By Henry L. Liao
Long before he reached the national consciousness with his all-around dominance in basketball, Class 2023 FIBA Hall of Fame inductee Carlos (Caloy) Loyzaga dabbled in other sports.
The truth of the matter is the 6-foot-3 Loyzaga’s first love was not basketball, but soccer or football. It was natural for him to engage in the sports since his father, Joaquin Loyzaga, was a member of the Philippine national football team in the Far Eastern Games, a biennial meet among the Republic of China (now known as Taiwan or Chinese-Taipei), Japan and the Philippines that many considered as the harbinger of the Asian Games.
Like his dad, Caloy owned a collection of medals that he won as a footballer.
With the outbreak of World War II, however, Loyzaga shifted his focus to basketball. At age 12 (1942), he first learned to play basketball. He sharpened his roundball skills at the Tervalac playground in Teresa, Sampaloc.
Loyzaga first saw action with the Sta. Mesa Aces. That team also had Pablo and Vicente Cuna, Ramon Lopez, Vicente Siyllon, and Bobby and Al Tuazon on the roster and was coached by Jose Lansang, who later became a referee. It was here that Philippine national coach Gabriel (Gabby) Fajardo discovered him.
Loyzaga attended Padre Burgos Elementary School along St. Mesa, Manila. In 1948, he transferred to the National University for his high school education. He did not last long there.

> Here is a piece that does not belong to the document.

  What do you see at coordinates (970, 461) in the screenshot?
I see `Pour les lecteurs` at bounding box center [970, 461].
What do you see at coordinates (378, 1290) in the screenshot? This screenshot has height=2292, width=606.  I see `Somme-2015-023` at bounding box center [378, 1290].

Loyzaga’s potential dominance in basketball attracted the attention of the national scouts. Finally, Felicisimo (Fely) Fajardo, the elder brother of Gabby, brought the San Jose, Mindoro Oriental native to San Beda College in 1950. Loyzaga eventually helped power the Red Lions to four championships, including three in the NCAA, between 1951 and 1955.
By that time, Loyzaga had already made a huge name here and abroad, the first legitimate dominant force in Philippine cage annals.

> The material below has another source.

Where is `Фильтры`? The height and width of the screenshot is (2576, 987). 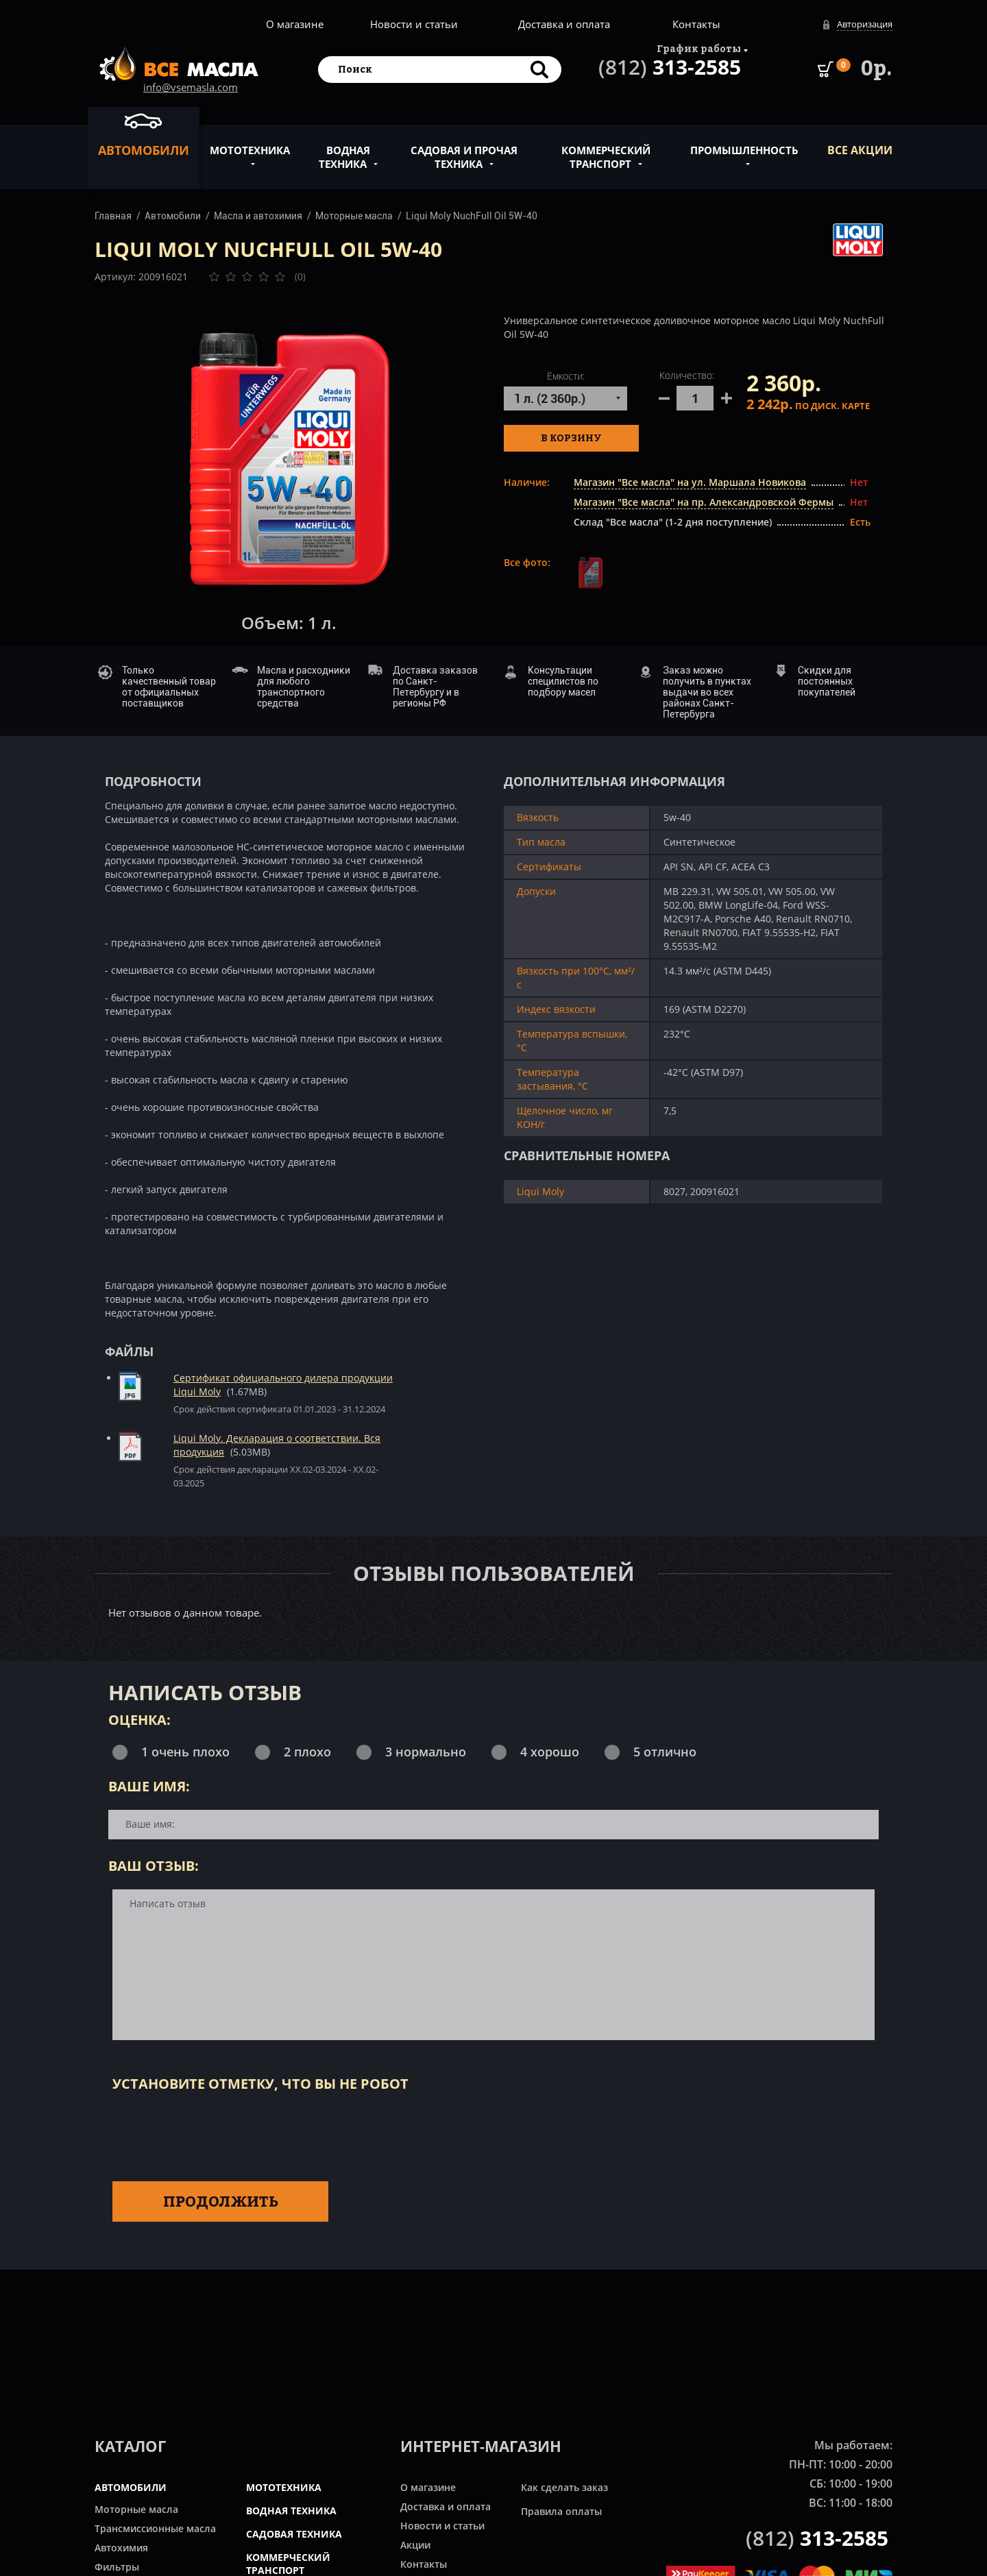 Фильтры is located at coordinates (117, 2566).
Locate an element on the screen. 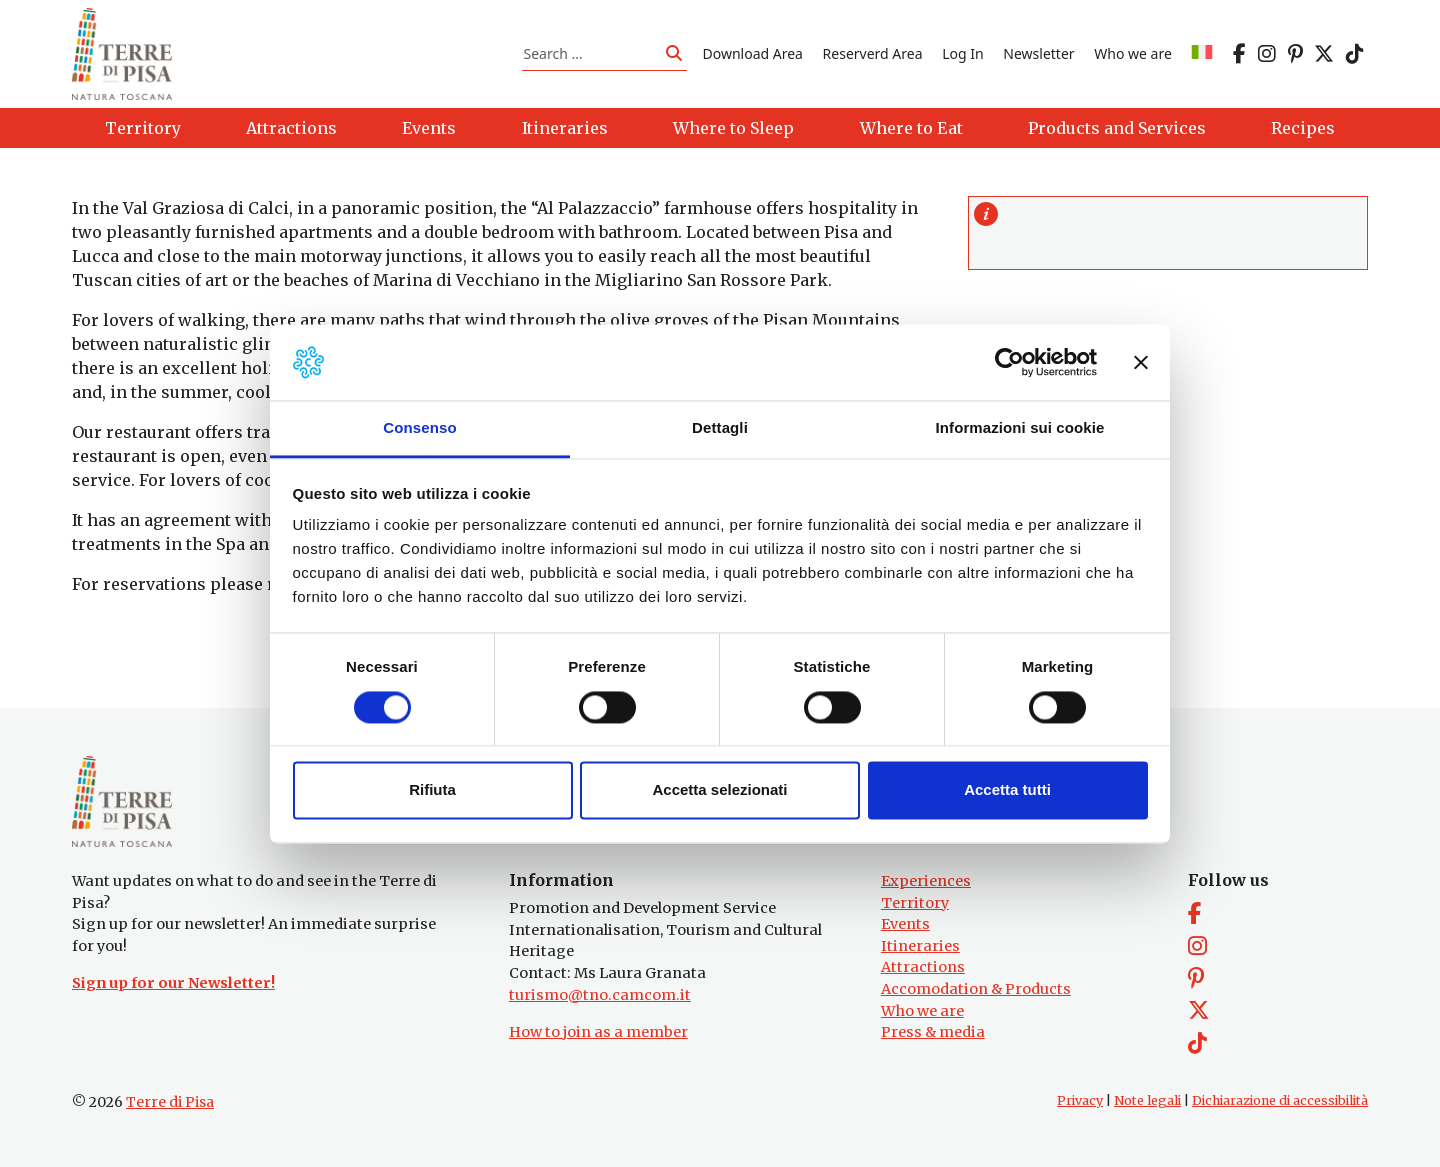 Image resolution: width=1440 pixels, height=1167 pixels. [Cookiebot di Usercentrics - si apre in una nuova scheda] is located at coordinates (1009, 362).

Loyzaga joined the fabled Yco Athletic Club in the commercial leagues in 1954. He spent a decade with the Redshirts/Painters of Don Manolo Elizalde.
On the international front, he never tasted a single title defeat in any of his six appearances in Asian tournaments, earning gold medals in the 1951, 1954, 1958 and 1962 Asian Games and the 1960 and 1963 Asian Basketball Confederation competitions (now known as the FIBA Asia Championship). NOTE: The Philippines never won the gold medal again in either the Asian Games or FIBA Asia festivities.
Twice, too, Loyzaga was a member of the Philippine team to the Summer Olympics on two occasions – 1952 in Helsinki (Finland) and 1956 in Melbourne (Australia).
There could be a third straight Olympic stint in Rome (Italy) in 1960 but the game of softball got in the way.
With him around in Melbourne, the Philippines defeated four teams, including France and Chile, en route to a seventh-place finish and a 4-4 overall record. Without him in Rome, the country fell to 11th place.
Loyzaga missed the trip to Italy after tripping and breaking his right wrist while playing softball at the Cortabitarte Field (now occupied by the Ospital ng Maynila). His Olympic roster berth was subsequently taken by Emilio Achacoso, Caloy’s Yco teammate.
A third Olympic stint would have equaled the feat of ambidextrous shooting ace Ramoncito Campos Jr. (monikered the Adding Machine) and defensive stalwart Edgardo Ocampo.
Campos suited up in the 1948 Olympiad in London and was Caloy’s teammate during the 1952 and 1956 Games. Ocampo, also an all-time Yco great who also moonlighted as a football player, saw action in three Olympics – 1960 in Rome, 1968 in Mexico and 1972 in Munich, Germany, where he served as the team skipper).
Basketball. Soccer. Softball. Caloy was at his best always.